Hipsters, Divine Providence and PBR

Hipsters, Divine Providence and PBR September 2, 2013

I was pondering why hipsters in Portland drink Pabst Blue Ribbon, when they live in the microbrew capitol of the world. Some Portland pubs actually make a big thing of promoting PBR. One friend informed me that it is hard to find lagers in Portland, and so some resort to PBR: they like the taste and that it’s cheap. Another friend told me that hipsters drink PBR because it’s ironic. “Ironic?” I asked. The answer I got was that hipsters drink it (at least some of them) because it carries no meaning except to counter normal expectations and aspirations and because they’re cynical.

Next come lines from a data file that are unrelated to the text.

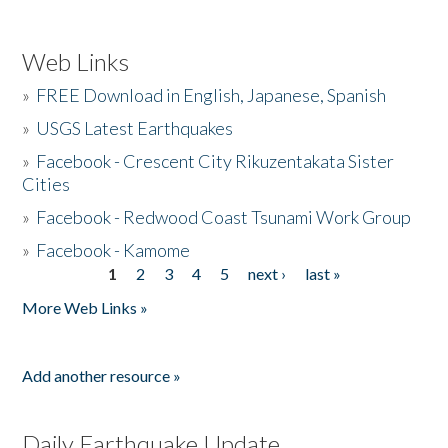
Web Links
»
FREE Download in English, Japanese, Spanish
»
USGS Latest Earthquakes
»
Facebook - Crescent City Rikuzentakata Sister
Cities
»
Facebook - Redwood Coast Tsunami Work Group
»
Facebook - Kamome
1
2
3
4
5
next ›
last »
Pages
More Web Links »
Add another resource »
Daily Earthquake Update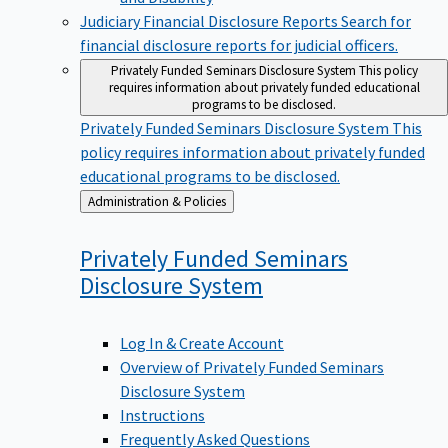
Judiciary Financial Disclosure Reports
Search for
financial disclosure reports for judicial officers.
Privately Funded Seminars Disclosure System
This policy
requires information about privately funded educational
programs to be disclosed.
Privately Funded Seminars Disclosure System
This
policy requires information about privately funded
educational programs to be disclosed.
Back
Administration & Policies
to
Privately Funded Seminars
Disclosure
System
Log In & Create Account
Overview of Privately Funded Seminars
Disclosure System
Instructions
Frequently Asked Questions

I wondered if Nietzsche would roll over in his grave if he were to see that implicit nihilism (which he tried to guard against) and cynicism have led many of Portland’s hipsters in their irony to drink PBR. Even the thought of drinking PBR might lead other Portlanders to nihilism. Those advocating for providence might encourage these hipsters to consider Portland’s vast array of microbrews, claiming that such divine nectar shows us there is a benevolent God in the universe!

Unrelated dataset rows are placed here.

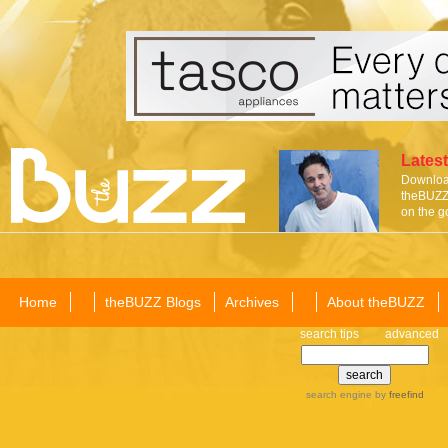
Latest
Download
theBUZZ 
on the g
Home
theBUZZ Blogs
Archives
About theBUZZ
search tips
advanced
search engine
by
freefind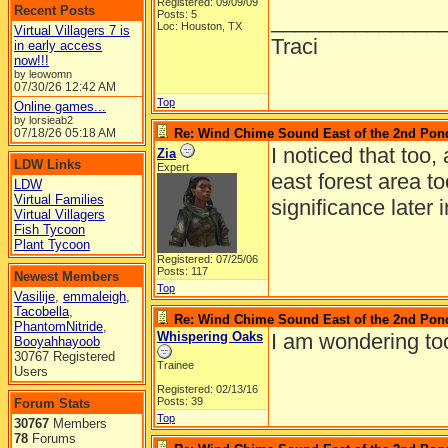
Registered: 09/09/09
Recent Posts
Posts: 5
______________
Loc: Houston, TX
Virtual Villagers 7 is
Traci
in early access
now!!!
by leowomn
07/30/26
12:42 AM
Top
Online games...
by lorsieab2
07/18/26
05:18 AM
Re: Wind Chime Sound East of the 2nd Pon
I noticed that too,
Zia
LDW Links
Expert
east forest area t
LDW
Virtual Families
significance later 
Virtual Villagers
Fish Tycoon
Plant Tycoon
Registered: 07/25/06
Posts: 117
Newest Members
Top
Vasilije
,
emmaleigh
,
Tacobella
,
Re: Wind Chime Sound East of the 2nd Pon
PhantomNitride
,
Whispering Oaks
I am wondering too.
Booyahhayoob
30767 Registered
Trainee
Users
Registered: 02/13/16
Posts: 39
Forum Stats
Top
30767
Members
78
Forums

Is it ironic that a blog titled “Uncommon God, Common Good” would address the theme of beer? There is no irony for those who come to terms with the fact that God created the world good and preserves it from ruin, granting it freedom within the limits of divine love so that it can achieve its fullness in relation to God. The divine benevolence is not limited to what goes on inside church walls. It extends to pubs, art galleries, concert halls, markets, and homes. The God of the Bible does not envy humanity’s celebration of earthly life in its various complexities and simplicities, whether we are talking about microbrews, Mike’s Hard Lemonade, or just plain old lemonade. Rather, the God of the Bible preserves space for the free exercise of our creatureliness. We don’t have to bracket off an uncommon God from the common good or the common things of life. In fact, out of concern for the common good, this God preserves space for the celebration of the common.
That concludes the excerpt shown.